(Provided information Opens)

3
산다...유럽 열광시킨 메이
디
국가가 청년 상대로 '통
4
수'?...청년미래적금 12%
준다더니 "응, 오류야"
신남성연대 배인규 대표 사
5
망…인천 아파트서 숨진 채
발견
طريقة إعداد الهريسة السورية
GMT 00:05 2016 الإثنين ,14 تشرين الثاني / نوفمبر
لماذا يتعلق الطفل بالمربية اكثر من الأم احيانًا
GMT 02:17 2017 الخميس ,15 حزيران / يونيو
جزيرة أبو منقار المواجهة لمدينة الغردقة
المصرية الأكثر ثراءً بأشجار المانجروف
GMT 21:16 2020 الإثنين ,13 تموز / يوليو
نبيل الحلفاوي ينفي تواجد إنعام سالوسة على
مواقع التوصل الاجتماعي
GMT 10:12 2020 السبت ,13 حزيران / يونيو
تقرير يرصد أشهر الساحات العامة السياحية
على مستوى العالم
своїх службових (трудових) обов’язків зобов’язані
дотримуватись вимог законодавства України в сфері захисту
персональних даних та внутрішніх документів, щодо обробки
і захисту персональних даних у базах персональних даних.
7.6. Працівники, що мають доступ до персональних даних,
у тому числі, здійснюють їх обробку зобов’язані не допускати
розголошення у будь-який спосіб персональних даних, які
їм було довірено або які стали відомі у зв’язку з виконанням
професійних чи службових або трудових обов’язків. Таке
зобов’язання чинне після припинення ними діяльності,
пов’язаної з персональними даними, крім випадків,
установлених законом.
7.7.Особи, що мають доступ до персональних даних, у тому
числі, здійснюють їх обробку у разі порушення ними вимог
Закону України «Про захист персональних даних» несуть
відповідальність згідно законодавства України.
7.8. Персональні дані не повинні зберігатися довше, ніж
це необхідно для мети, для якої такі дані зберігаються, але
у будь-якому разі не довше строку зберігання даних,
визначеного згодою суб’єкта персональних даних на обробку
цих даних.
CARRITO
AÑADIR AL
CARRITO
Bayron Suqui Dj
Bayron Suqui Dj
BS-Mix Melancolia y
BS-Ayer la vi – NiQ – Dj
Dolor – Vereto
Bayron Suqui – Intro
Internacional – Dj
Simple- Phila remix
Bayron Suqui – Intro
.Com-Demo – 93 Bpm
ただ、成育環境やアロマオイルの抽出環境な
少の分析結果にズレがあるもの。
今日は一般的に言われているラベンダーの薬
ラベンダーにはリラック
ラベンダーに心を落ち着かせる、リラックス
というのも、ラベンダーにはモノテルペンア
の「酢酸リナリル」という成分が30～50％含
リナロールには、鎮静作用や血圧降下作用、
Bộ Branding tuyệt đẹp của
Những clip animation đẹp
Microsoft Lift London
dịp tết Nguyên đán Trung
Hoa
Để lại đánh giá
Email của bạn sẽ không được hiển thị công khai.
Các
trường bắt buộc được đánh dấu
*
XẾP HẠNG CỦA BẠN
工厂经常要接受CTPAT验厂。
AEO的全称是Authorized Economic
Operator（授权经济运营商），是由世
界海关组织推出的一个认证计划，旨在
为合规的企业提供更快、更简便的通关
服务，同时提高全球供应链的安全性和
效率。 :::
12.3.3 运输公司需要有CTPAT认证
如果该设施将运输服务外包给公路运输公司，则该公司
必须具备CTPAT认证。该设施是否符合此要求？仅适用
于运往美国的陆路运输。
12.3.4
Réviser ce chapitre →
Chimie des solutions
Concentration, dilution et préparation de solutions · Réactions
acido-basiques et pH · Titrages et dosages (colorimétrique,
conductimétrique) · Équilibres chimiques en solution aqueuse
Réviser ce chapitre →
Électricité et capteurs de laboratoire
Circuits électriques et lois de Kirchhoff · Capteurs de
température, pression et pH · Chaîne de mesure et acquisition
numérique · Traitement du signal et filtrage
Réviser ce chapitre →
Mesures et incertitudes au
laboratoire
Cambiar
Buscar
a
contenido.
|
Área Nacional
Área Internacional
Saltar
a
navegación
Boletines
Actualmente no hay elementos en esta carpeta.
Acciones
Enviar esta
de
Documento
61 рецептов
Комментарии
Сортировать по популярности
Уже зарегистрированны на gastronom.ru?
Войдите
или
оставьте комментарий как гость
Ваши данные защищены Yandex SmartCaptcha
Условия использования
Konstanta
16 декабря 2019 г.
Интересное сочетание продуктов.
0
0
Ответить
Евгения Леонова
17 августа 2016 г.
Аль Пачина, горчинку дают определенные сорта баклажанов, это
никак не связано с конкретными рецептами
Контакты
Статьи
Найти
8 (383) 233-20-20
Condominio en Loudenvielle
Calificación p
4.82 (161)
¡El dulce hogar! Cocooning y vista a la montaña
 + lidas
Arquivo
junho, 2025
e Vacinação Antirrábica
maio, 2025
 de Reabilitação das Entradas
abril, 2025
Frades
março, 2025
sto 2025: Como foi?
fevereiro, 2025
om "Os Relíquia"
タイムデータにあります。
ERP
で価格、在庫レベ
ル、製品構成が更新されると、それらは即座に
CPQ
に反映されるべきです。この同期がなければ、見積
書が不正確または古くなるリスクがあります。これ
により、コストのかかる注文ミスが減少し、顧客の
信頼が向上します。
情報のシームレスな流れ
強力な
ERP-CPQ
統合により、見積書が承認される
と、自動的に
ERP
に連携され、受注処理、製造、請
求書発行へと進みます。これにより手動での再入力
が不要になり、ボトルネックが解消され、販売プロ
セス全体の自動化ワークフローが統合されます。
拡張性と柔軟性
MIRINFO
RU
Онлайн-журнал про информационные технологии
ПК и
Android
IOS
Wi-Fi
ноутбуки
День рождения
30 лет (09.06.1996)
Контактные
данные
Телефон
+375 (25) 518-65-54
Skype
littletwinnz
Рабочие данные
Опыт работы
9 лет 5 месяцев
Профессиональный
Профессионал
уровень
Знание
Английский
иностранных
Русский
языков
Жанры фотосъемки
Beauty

(Provided information Closes)

**Work instruction:** Each entry above should be retyped exactly, with nothing missed.

**Reply:**
3
산다...유럽 열광시킨 메이
디
국가가 청년 상대로 '통
4
수'?...청년미래적금 12%
준다더니 "응, 오류야"
신남성연대 배인규 대표 사
5
망…인천 아파트서 숨진 채
발견
طريقة إعداد الهريسة السورية
GMT 00:05 2016 الإثنين ,14 تشرين الثاني / نوفمبر
لماذا يتعلق الطفل بالمربية اكثر من الأم احيانًا
GMT 02:17 2017 الخميس ,15 حزيران / يونيو
جزيرة أبو منقار المواجهة لمدينة الغردقة
المصرية الأكثر ثراءً بأشجار المانجروف
GMT 21:16 2020 الإثنين ,13 تموز / يوليو
نبيل الحلفاوي ينفي تواجد إنعام سالوسة على
مواقع التوصل الاجتماعي
GMT 10:12 2020 السبت ,13 حزيران / يونيو
تقرير يرصد أشهر الساحات العامة السياحية
على مستوى العالم
своїх службових (трудових) обов’язків зобов’язані
дотримуватись вимог законодавства України в сфері захисту
персональних даних та внутрішніх документів, щодо обробки
і захисту персональних даних у базах персональних даних.
7.6. Працівники, що мають доступ до персональних даних,
у тому числі, здійснюють їх обробку зобов’язані не допускати
розголошення у будь-який спосіб персональних даних, які
їм було довірено або які стали відомі у зв’язку з виконанням
професійних чи службових або трудових обов’язків. Таке
зобов’язання чинне після припинення ними діяльності,
пов’язаної з персональними даними, крім випадків,
установлених законом.
7.7.Особи, що мають доступ до персональних даних, у тому
числі, здійснюють їх обробку у разі порушення ними вимог
Закону України «Про захист персональних даних» несуть
відповідальність згідно законодавства України.
7.8. Персональні дані не повинні зберігатися довше, ніж
це необхідно для мети, для якої такі дані зберігаються, але
у будь-якому разі не довше строку зберігання даних,
визначеного згодою суб’єкта персональних даних на обробку
цих даних.
CARRITO
AÑADIR AL
CARRITO
Bayron Suqui Dj
Bayron Suqui Dj
BS-Mix Melancolia y
BS-Ayer la vi – NiQ – Dj
Dolor – Vereto
Bayron Suqui – Intro
Internacional – Dj
Simple- Phila remix
Bayron Suqui – Intro
.Com-Demo – 93 Bpm
ただ、成育環境やアロマオイルの抽出環境な
少の分析結果にズレがあるもの。
今日は一般的に言われているラベンダーの薬
ラベンダーにはリラック
ラベンダーに心を落ち着かせる、リラックス
というのも、ラベンダーにはモノテルペンア
の「酢酸リナリル」という成分が30～50％含
リナロールには、鎮静作用や血圧降下作用、
Bộ Branding tuyệt đẹp của
Những clip animation đẹp
Microsoft Lift London
dịp tết Nguyên đán Trung
Hoa
Để lại đánh giá
Email của bạn sẽ không được hiển thị công khai.
Các
trường bắt buộc được đánh dấu
*
XẾP HẠNG CỦA BẠN
工厂经常要接受CTPAT验厂。
AEO的全称是Authorized Economic
Operator（授权经济运营商），是由世
界海关组织推出的一个认证计划，旨在
为合规的企业提供更快、更简便的通关
服务，同时提高全球供应链的安全性和
效率。 :::
12.3.3 运输公司需要有CTPAT认证
如果该设施将运输服务外包给公路运输公司，则该公司
必须具备CTPAT认证。该设施是否符合此要求？仅适用
于运往美国的陆路运输。
12.3.4
Réviser ce chapitre →
Chimie des solutions
Concentration, dilution et préparation de solutions · Réactions
acido-basiques et pH · Titrages et dosages (colorimétrique,
conductimétrique) · Équilibres chimiques en solution aqueuse
Réviser ce chapitre →
Électricité et capteurs de laboratoire
Circuits électriques et lois de Kirchhoff · Capteurs de
température, pression et pH · Chaîne de mesure et acquisition
numérique · Traitement du signal et filtrage
Réviser ce chapitre →
Mesures et incertitudes au
laboratoire
Cambiar
Buscar
a
contenido.
|
Área Nacional
Área Internacional
Saltar
a
navegación
Boletines
Actualmente no hay elementos en esta carpeta.
Acciones
Enviar esta
de
Documento
61 рецептов
Комментарии
Сортировать по популярности
Уже зарегистрированны на gastronom.ru?
Войдите
или
оставьте комментарий как гость
Ваши данные защищены Yandex SmartCaptcha
Условия использования
Konstanta
16 декабря 2019 г.
Интересное сочетание продуктов.
0
0
Ответить
Евгения Леонова
17 августа 2016 г.
Аль Пачина, горчинку дают определенные сорта баклажанов, это
никак не связано с конкретными рецептами
Контакты
Статьи
Найти
8 (383) 233-20-20
Condominio en Loudenvielle
Calificación p
4.82 (161)
¡El dulce hogar! Cocooning y vista a la montaña
 + lidas
Arquivo
junho, 2025
e Vacinação Antirrábica
maio, 2025
 de Reabilitação das Entradas
abril, 2025
Frades
março, 2025
sto 2025: Como foi?
fevereiro, 2025
om "Os Relíquia"
タイムデータにあります。
ERP
で価格、在庫レベ
ル、製品構成が更新されると、それらは即座に
CPQ
に反映されるべきです。この同期がなければ、見積
書が不正確または古くなるリスクがあります。これ
により、コストのかかる注文ミスが減少し、顧客の
信頼が向上します。
情報のシームレスな流れ
強力な
ERP-CPQ
統合により、見積書が承認される
と、自動的に
ERP
に連携され、受注処理、製造、請
求書発行へと進みます。これにより手動での再入力
が不要になり、ボトルネックが解消され、販売プロ
セス全体の自動化ワークフローが統合されます。
拡張性と柔軟性
MIRINFO
RU
Онлайн-журнал про информационные технологии
ПК и
Android
IOS
Wi-Fi
ноутбуки
День рождения
30 лет (09.06.1996)
Контактные
данные
Телефон
+375 (25) 518-65-54
Skype
littletwinnz
Рабочие данные
Опыт работы
9 лет 5 месяцев
Профессиональный
Профессионал
уровень
Знание
Английский
иностранных
Русский
языков
Жанры фотосъемки
Beauty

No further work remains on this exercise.